■ **Given data**:
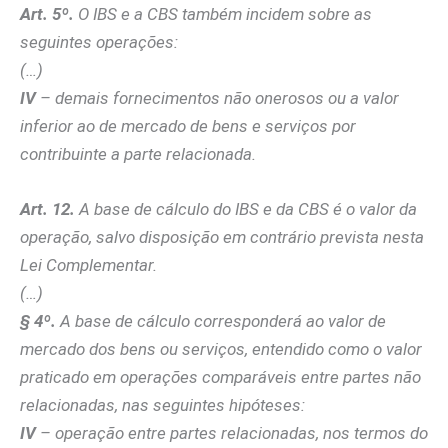
Art. 5º.
O IBS e a CBS também incidem sobre as
seguintes operações:
(…)
IV
– demais fornecimentos não onerosos ou a valor
inferior ao de mercado de bens e serviços por
contribuinte a parte relacionada.
Art. 12.
A base de cálculo do IBS e da CBS é o valor da
operação, salvo disposição em contrário prevista nesta
Lei Complementar.
(…)
§ 4º.
A base de cálculo corresponderá ao valor de
mercado dos bens ou serviços, entendido como o valor
praticado em operações comparáveis entre partes não
relacionadas, nas seguintes hipóteses:
IV
– operação entre partes relacionadas, nos termos do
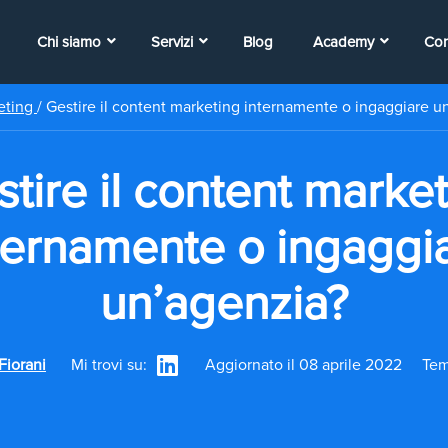
Chi siamo
Servizi
Blog
Academy
Con
eting
/
Gestire il content marketing internamente o ingaggiare u
tire il content marke
ternamente o ingaggi
un’agenzia?
Fiorani
Mi trovi su:
Aggiornato il 08 aprile 2022
Tem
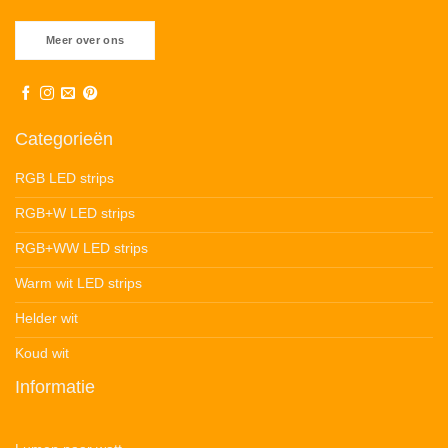
Meer over ons
Categorieën
RGB LED strips
RGB+W LED strips
RGB+WW LED strips
Warm wit LED strips
Helder wit
Koud wit
Informatie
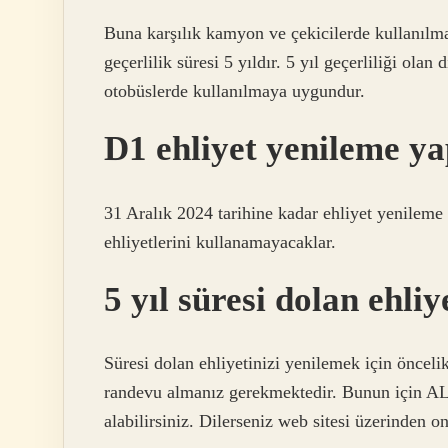
Buna karşılık kamyon ve çekicilerde kullanılm
geçerlilik süresi 5 yıldır. 5 yıl geçerliliği ola
otobüslerde kullanılmaya uygundur.
D1 ehliyet yenileme ya
31 Aralık 2024 tarihine kadar ehliyet yenileme
ehliyetlerini kullanamayacaklar.
5 yıl süresi dolan ehliy
Süresi dolan ehliyetinizi yenilemek için öncel
randevu almanız gerekmektedir. Bunun için AL
alabilirsiniz. Dilerseniz web sitesi üzerinden on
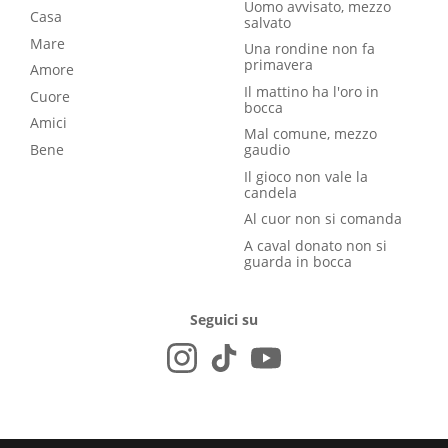
Uomo avvisato, mezzo
Casa
salvato
Mare
Una rondine non fa
primavera
Amore
Il mattino ha l'oro in
Cuore
bocca
Amici
Mal comune, mezzo
Bene
gaudio
Il gioco non vale la
candela
Al cuor non si comanda
A caval donato non si
guarda in bocca
Seguici su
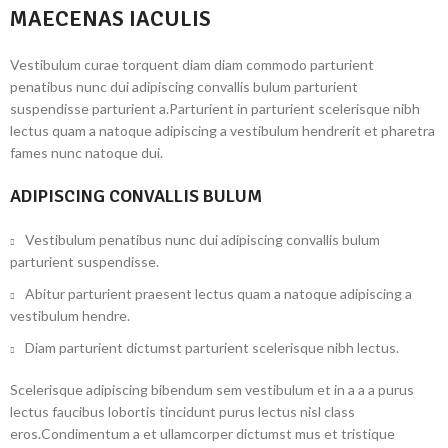
MAECENAS IACULIS
Vestibulum curae torquent diam diam commodo parturient
penatibus nunc dui adipiscing convallis bulum parturient
suspendisse parturient a.Parturient in parturient scelerisque nibh
lectus quam a natoque adipiscing a vestibulum hendrerit et pharetra
fames nunc natoque dui.
ADIPISCING CONVALLIS BULUM
Vestibulum penatibus nunc dui adipiscing convallis bulum
parturient suspendisse.
Abitur parturient praesent lectus quam a natoque adipiscing a
vestibulum hendre.
Diam parturient dictumst parturient scelerisque nibh lectus.
Scelerisque adipiscing bibendum sem vestibulum et in a a a purus
lectus faucibus lobortis tincidunt purus lectus nisl class
eros.Condimentum a et ullamcorper dictumst mus et tristique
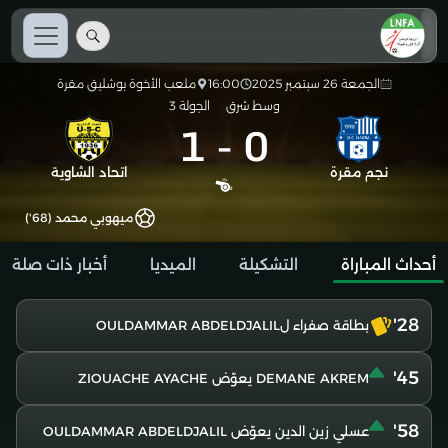
الجمعة 26 سبتمبر 2025
16:00
ملعب الأخوة بوشليق مقرة
وسط شرق
الجولة 3
1
-
0
نجم مقرة
اتحاد الشاوية
ميهوبي محمد (68')
أحداث المباراة
التشكيلة
الميديا
أخبار ذات صلة
28'
بطاقة صفراء لOULDAMMAR ABDELDJALIL
45'
DEMANE AKREM يعوّض ZIOUACHE AYACHE
58'
عسلي زين الدين يعوّض OULDAMMAR ABDELDJALIL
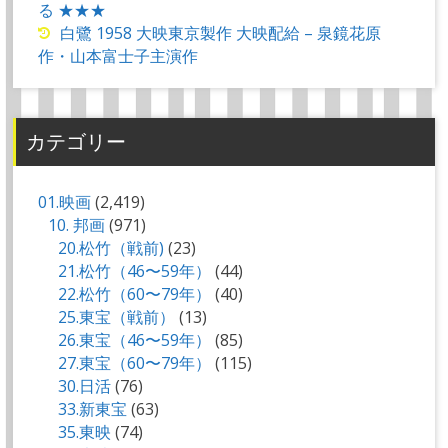
る ★★★
白鷺 1958 大映東京製作 大映配給 – 泉鏡花原
作・山本富士子主演作
カテゴリー
01.映画
(2,419)
10. 邦画
(971)
20.松竹（戦前)
(23)
21.松竹（46〜59年）
(44)
22.松竹（60〜79年）
(40)
25.東宝（戦前）
(13)
26.東宝（46〜59年）
(85)
27.東宝（60〜79年）
(115)
30.日活
(76)
33.新東宝
(63)
35.東映
(74)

■ **Work task**:
Everything from the first line of the records through the line containing "A base de cálculo corresponderá ao valor de" should be reproduced exactly, apart from the pictures.

■ **Solution below**:
Art. 5º.
O IBS e a CBS também incidem sobre as
seguintes operações:
(…)
IV
– demais fornecimentos não onerosos ou a valor
inferior ao de mercado de bens e serviços por
contribuinte a parte relacionada.
Art. 12.
A base de cálculo do IBS e da CBS é o valor da
operação, salvo disposição em contrário prevista nesta
Lei Complementar.
(…)
§ 4º.
A base de cálculo corresponderá ao valor de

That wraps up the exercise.